Lunes, 3 de octubre de 2011 | Hoy
El sábado 27 de agosto, en las primeras horas de la tarde, recibo la llamada de un muchacho. Se presenta como Rafael y me explica que encontró mi billetera en un taxi la noche anterior. Yo (que soy bastante despistada) todavía ni siquiera me había percatado del faltante. Me explicó que era de Palermo y combinamos una dirección para pasar a retirarla. Inclusive, Rafael se “disculpó” por haber abierto y revisado mi billetera para poder encontrar la información que le permitiera localizarme. Ya había caído el sol cuando llegué al punto de encuentro. Le hice un llamado al celular y bajó a atenderme.
Rafael de Palermo no llegaba (ni por asomo) a los 30 años, con su campera de cuero y su pelo largo se acercó y me entregó la billetera. No quiso aceptar una botella de vino que le llevaba como agradecimiento. Le insistí y dijo que no era necesario, pero logré persuadirlo. Le expliqué todo lo importante que su gesto había significado para mí, él sonrió y me dijo: “¡La próxima vez más cuidado!”. Nos despedimos abrazo mediante.
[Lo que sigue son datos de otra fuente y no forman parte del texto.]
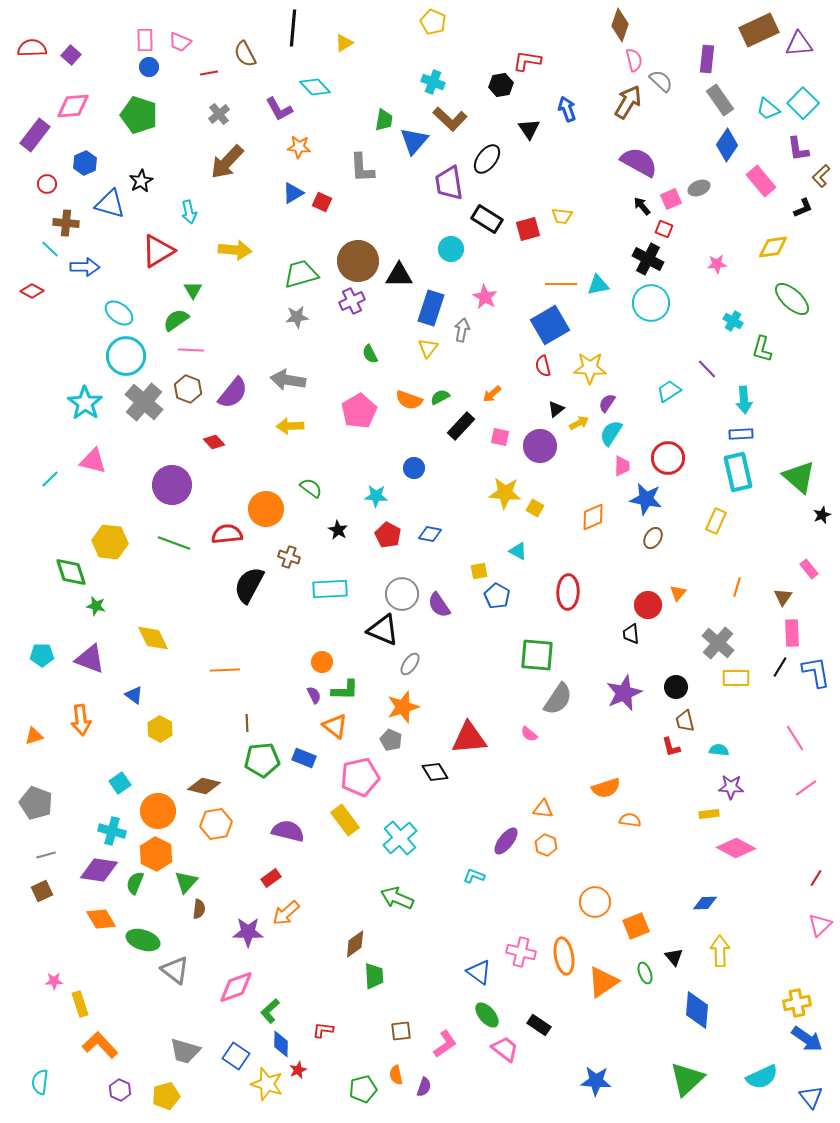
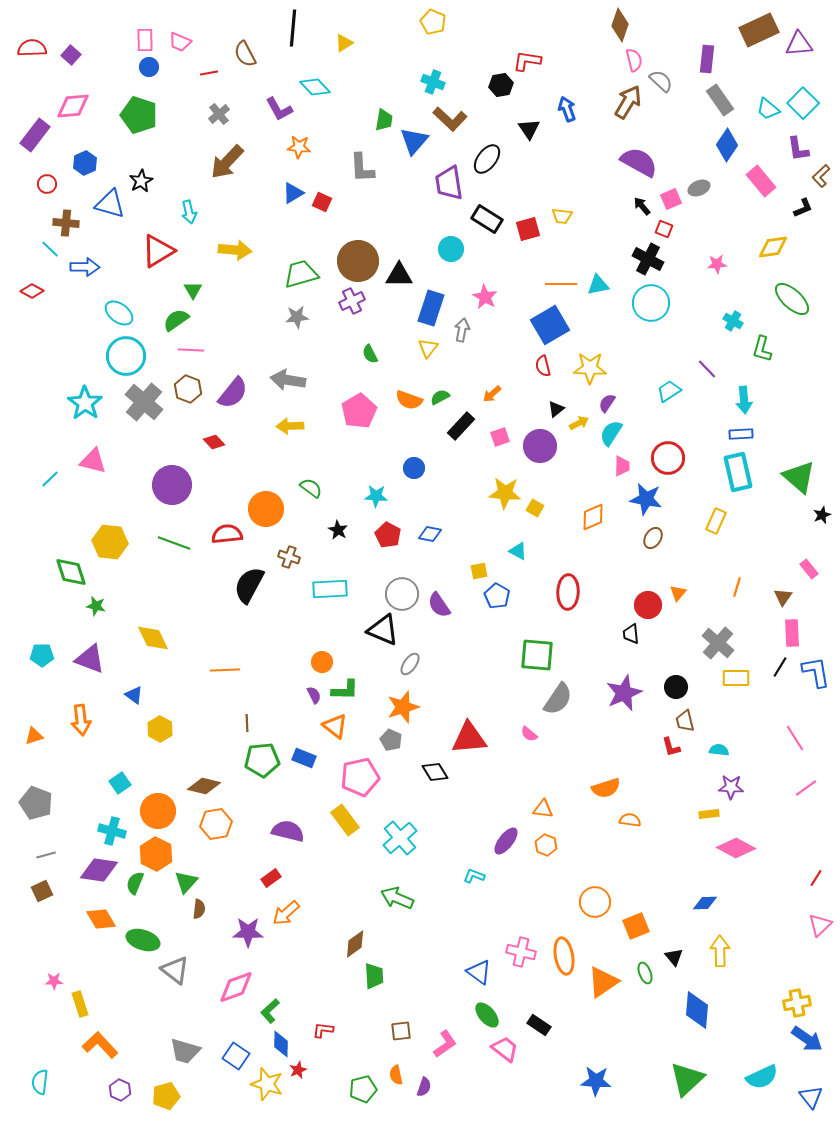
pink square at (500, 437): rotated 30 degrees counterclockwise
Ya camino a mi casa reviso la billetera y encuentro dentro todo: tarjetas de crédito, débito, cédula de identidad, registro, cédula verde y papeles del seguro de la moto, credenciales de obra social e inclusive los treinta pesos que tenía.
Rafael de Palermo me devolvió la billetera completa y me salvó del gran dolor de cabeza que implica rehacer todos esos documentos. Pero, más allá de esto (que obviamente es muy importante), Rafael de Palermo me devolvió la emoción de saber que él, con su acción, echaba por tierra y de un solo plumazo todo ese discurso nefasto que asegura que “nadie se calienta por el prójimo”, que “ya no queda gente honesta”, “y mucho menos entre la gente joven”. Rafael de Palermo me devolvió la billetera con la plata y todos los documentos y me dio entonces la enorme felicidad de saber que ahora tengo pruebas de aquello que siempre pensé: no estamos perdidos. Y por eso le digo muchas gracias.